I spent the weekend remembering family in L.A. Flying Friday morning and returning Sunday night, I chanced to retrace on the ground — in a rented Dodge Neon — a line of memory apt to the point of my trip (my sister-in-law's recent death), and I thought to retrace it today. In Los Angeles tales develop naturally in multicultural style.

My wife and I began visiting my parents' gravesites near LAX. We'd cared for them before they died, Dad in 1990, Mom in 1993. Dad was the first native-naturalized American I'd ever known, a Minnesotan really (later a Canadian-American), and Mom found him, in L.A., to marry in 1942. We thought we'd brought Washington rain with us Friday to California, but we knew it was really sunny up north. (Dad, you should know, died of malignant melanoma, Mom of heart failure.)

There lay my uncle, too, and his lovely Jewish wife, my aunt, and beyond them my grandmother who died before I was aware in 1949. My Norwegian grandfather, who died in 1923, lies in Rainy Hills Cemetery on the plains of Alberta, Canada. As I wrote on my dad's death: "In youth he negotiated in Southern Alberta coulees on the Red Deer River; in maturity he negotiated the colossus we call Los Angeles."

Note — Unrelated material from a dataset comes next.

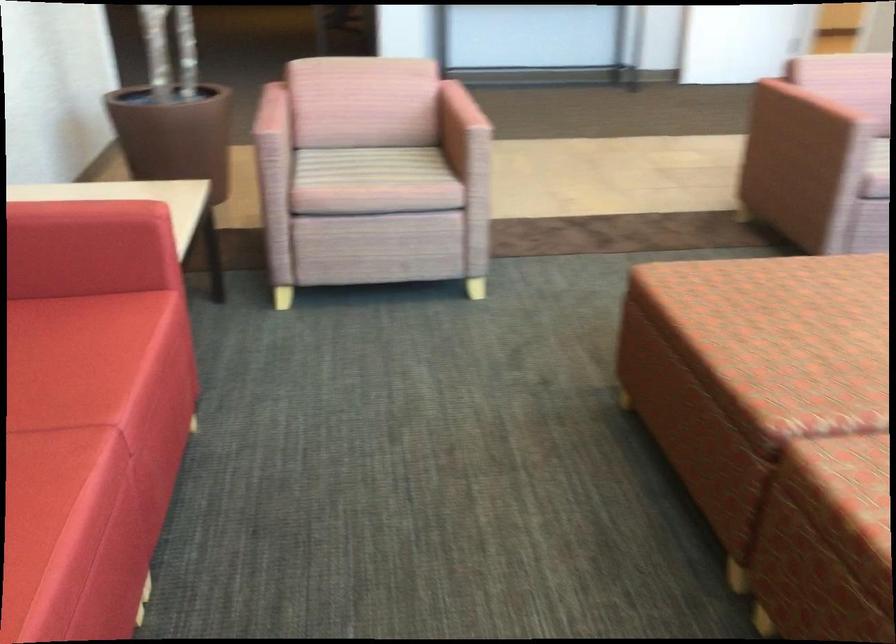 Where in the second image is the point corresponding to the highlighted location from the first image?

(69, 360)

We made our way north after stopping briefly for lunch by a park where I once pounded tennis balls against a wall in imitation of my tennis-playing cousin, Pancho, whose stepmom was my aunt (Willa Gonzales). Then off to my first house, now a small factory owned by Mexican-Americans working iron for Las-Vegas places like The Bellagio, The Venetian, and Mandalay Bay. Then we paused by David Wilson's nearby Museum of Jurassic Technology, where in the 1950s I'd had haircuts done by a vaguely British barber. I noticed the old Chinese restaurant two doors down was preparing Thai cuisine now.

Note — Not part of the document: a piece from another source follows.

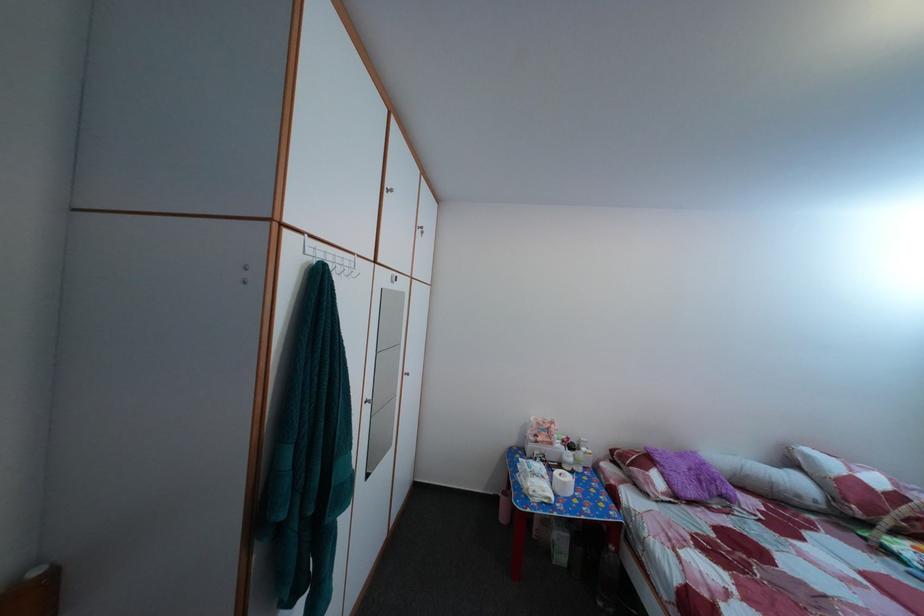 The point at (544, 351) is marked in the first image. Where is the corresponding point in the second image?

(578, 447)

Later that night we gathered in an Italian restaurant to recount tales of our American experiences. My cousin's husband, a Russian Orthodox priest's son, laughed along with us when my brother-in-law, a retired Swedish pastor, told how his own granddad had been forced to emigrate when he made the mistake of singing the Danish national anthem when Germans held sway in Silesia. Then we heartily laughed together as we recalled how Grandma might even have had some relation to Kaiser Bill.

Saturday's memorial service, I'm glad to say, was attended by some scores of other souls maybe with similar tales to tell. In any event, I think our JoAn — who died a month shy of her seventy-second birthday — would have enjoyed our fine mix of California-style memorializing.

To our beloved JoAn, then (1933 - 2005) — whose life led from Sacramento to L.A., but whose reach embraced the extended journey we can all take from sacrament to sainthood.

And that's one day short of "the rest of the story."


A wonderfully American story and a lovely tribute!

Posted by Mary Lee on February 24, 2005 03:02 AM

I don't visit your site much but I sure appreciated this post. Wish I could have been there for JoAn's funeral and to sight-see L.A. again with you and Mom.